The application of IR35 (off-payroll) rules to income derived through a company can lead to a double tax charge, particularly when extracting income as dividends. Understanding the implications and taking proactive measures is crucial to avoid unnecessary financial burdens.

PAYE Tax and NI Under IR35

When the IR35 and off-payroll rules apply, income from services provided through an intermediary, such as a company, is treated as if it were derived from employment. This triggers the deduction of PAYE tax and National Insurance (NI). While the income is considered as earnings, it also becomes taxable income for the intermediary, leading to potential double taxation.

The Double Tax Trap

The double accounting scenario arises when PAYE tax and NI are deducted under IR35 rules, and the same income is later paid out as dividends. This can result in paying tax twice on the same earnings, creating a financial challenge for individuals and their companies.

Mitigating the Issue

Example Scenario:Arnie operates as a consultant through his company, Acom Ltd. The IR35 rules apply, prompting the deduction of PAYE tax and NI on the income. In a financial year where Acom's income was £95,000, Arnie took £9,000 as salary and £50,000 as dividends. The challenge lies in the separate income tax charge on the dividend income, despite the deduction of PAYE tax.
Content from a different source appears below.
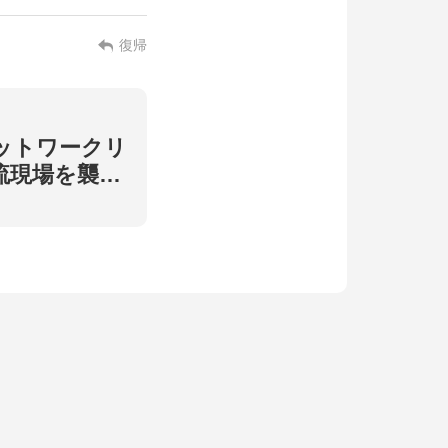
復帰
ットワークリ
流現場を襲う
搬送フォーク
題を解消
Proactive Measures:To prevent the double tax charge, individuals like Arnie can claim a special deduction through their self-assessment tax return or make a standalone claim. This special deduction reduces the amount of dividends subject to tax, offering relief for the income previously accounted for under IR35 rules.

Considerations for the Company

While the individual addresses the personal tax implications, the company's position must also be considered. Companies can deduct salaries for corporation tax (CT) purposes, but dividends are not deductible. In Arnie's case, Acom's £95,000 income had effectively been taxed as salary, but only the £9,000 salary is deductible for CT under normal rules.

CT Relief Measures:To obtain full CT relief for the £95,000 income, Acom must submit a special claim with its self-assessment return to HMRC. This ensures that the company's CT position aligns with the tax treatment of salaries and dividends.

Navigating the Double Tax Challenge

Addressing the double income tax charge requires a two-pronged approach: the individual must claim relief for dividend taxation, and the company should seek CT relief through a special claim. Proactive measures, clear understanding of tax implications, and timely claims are essential to navigate the complexities of IR35 rules and prevent unnecessary financial burdens.